Requirement. List each line of the data in which the string "Belediyespor" appears.
--- Records for this task Enclosed Below ---
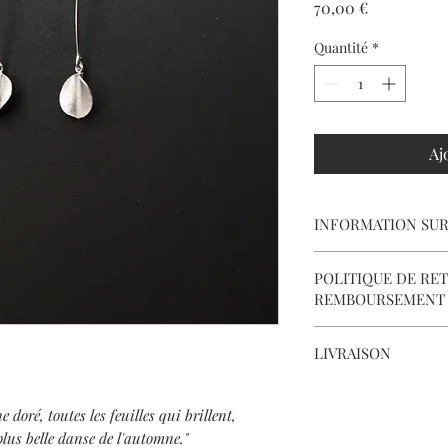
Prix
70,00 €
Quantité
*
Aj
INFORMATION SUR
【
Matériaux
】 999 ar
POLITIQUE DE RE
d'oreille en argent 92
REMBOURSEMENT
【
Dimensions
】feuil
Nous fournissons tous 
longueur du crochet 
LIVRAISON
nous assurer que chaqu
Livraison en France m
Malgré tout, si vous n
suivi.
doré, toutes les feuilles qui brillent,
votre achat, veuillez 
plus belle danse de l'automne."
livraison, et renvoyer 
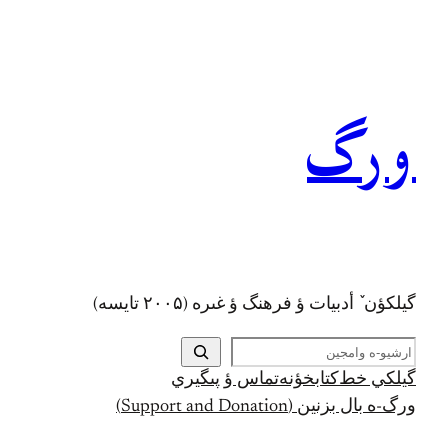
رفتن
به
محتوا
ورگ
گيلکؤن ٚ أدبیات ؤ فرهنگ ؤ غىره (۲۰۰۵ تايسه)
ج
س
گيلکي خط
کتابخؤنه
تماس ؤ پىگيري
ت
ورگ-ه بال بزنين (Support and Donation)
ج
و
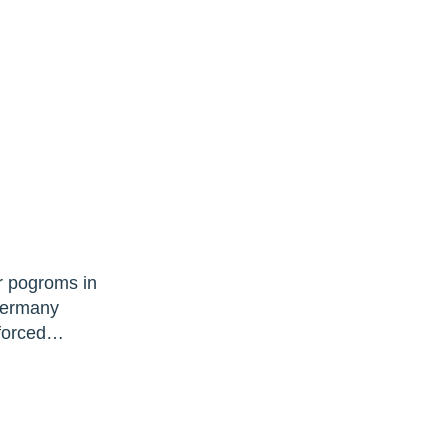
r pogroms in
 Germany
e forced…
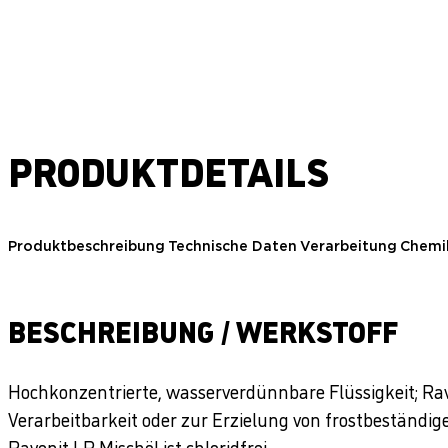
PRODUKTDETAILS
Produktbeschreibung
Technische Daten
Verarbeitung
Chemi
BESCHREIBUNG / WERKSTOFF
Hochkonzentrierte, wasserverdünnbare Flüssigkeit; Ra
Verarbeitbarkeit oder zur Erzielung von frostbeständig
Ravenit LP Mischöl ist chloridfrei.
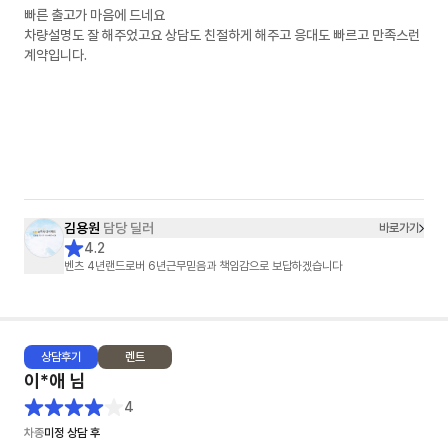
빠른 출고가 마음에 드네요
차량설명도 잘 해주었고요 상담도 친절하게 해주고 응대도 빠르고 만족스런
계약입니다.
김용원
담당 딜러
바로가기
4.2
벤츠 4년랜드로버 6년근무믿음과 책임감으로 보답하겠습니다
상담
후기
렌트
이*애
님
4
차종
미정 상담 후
--- End of Enclosed Records for this task ---
--- Records for this task Enclosed Below ---
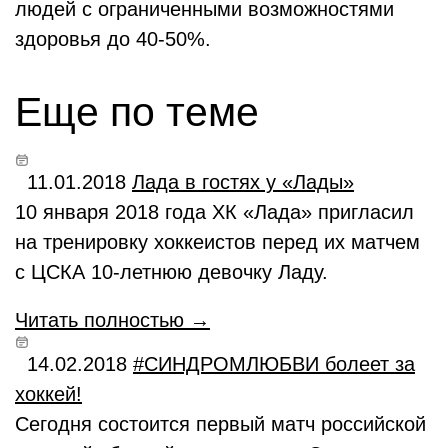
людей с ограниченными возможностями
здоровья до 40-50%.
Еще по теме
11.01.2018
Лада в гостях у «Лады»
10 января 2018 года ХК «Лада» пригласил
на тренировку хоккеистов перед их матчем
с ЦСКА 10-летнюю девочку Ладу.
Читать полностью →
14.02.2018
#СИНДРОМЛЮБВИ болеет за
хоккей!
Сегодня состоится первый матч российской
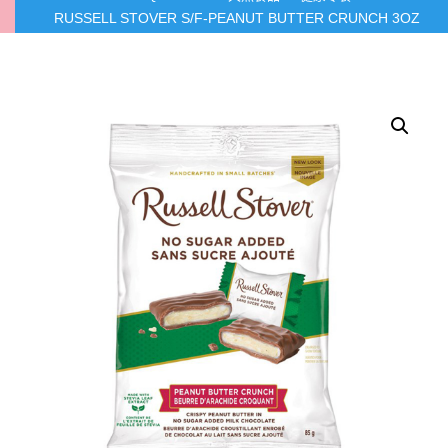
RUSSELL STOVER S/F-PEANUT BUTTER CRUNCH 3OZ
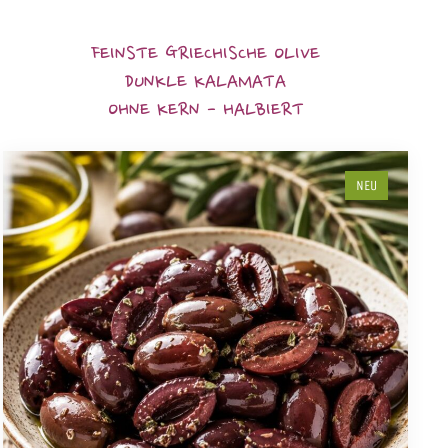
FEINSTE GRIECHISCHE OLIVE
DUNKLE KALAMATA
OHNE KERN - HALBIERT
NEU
--- End of Enclosed Records for this task ---
--- Records for this task Enclosed Below ---
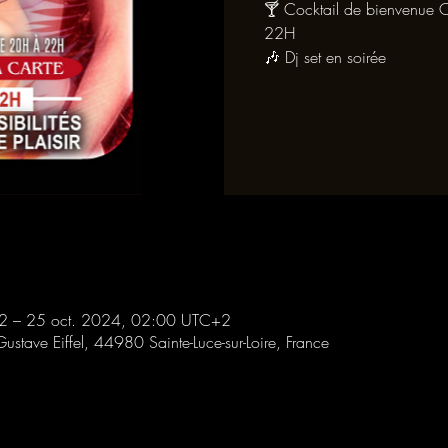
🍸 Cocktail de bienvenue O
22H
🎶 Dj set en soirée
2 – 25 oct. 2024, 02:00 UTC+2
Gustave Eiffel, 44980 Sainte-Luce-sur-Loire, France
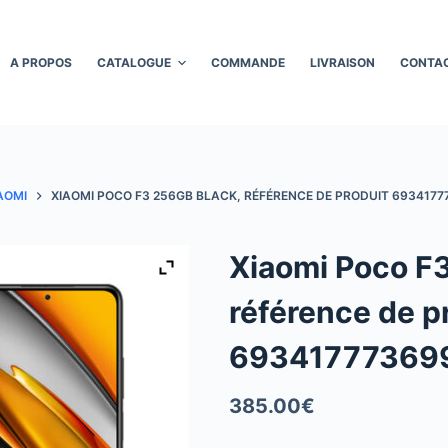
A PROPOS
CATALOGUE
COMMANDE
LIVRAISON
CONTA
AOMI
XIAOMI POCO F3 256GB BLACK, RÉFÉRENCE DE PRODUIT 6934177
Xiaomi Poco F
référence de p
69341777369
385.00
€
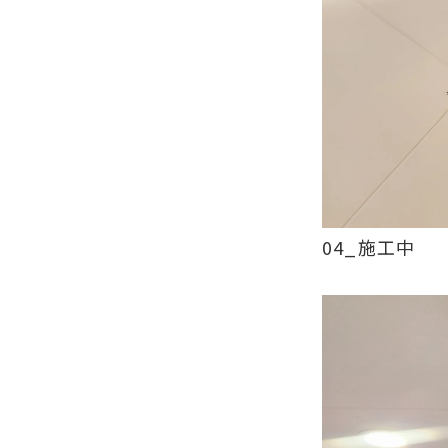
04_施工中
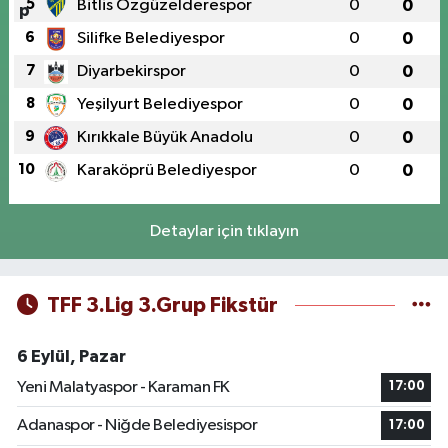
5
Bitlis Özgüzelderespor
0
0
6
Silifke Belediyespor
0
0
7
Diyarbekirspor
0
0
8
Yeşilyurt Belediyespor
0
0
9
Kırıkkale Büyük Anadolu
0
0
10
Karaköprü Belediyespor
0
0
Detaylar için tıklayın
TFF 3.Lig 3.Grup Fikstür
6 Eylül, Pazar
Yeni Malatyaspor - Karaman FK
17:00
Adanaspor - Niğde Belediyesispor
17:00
--- End of Enclosed Records for this task ---
Your response.
Silifke Belediyespor
Yeşilyurt Belediyespor
Karaköprü Belediyespor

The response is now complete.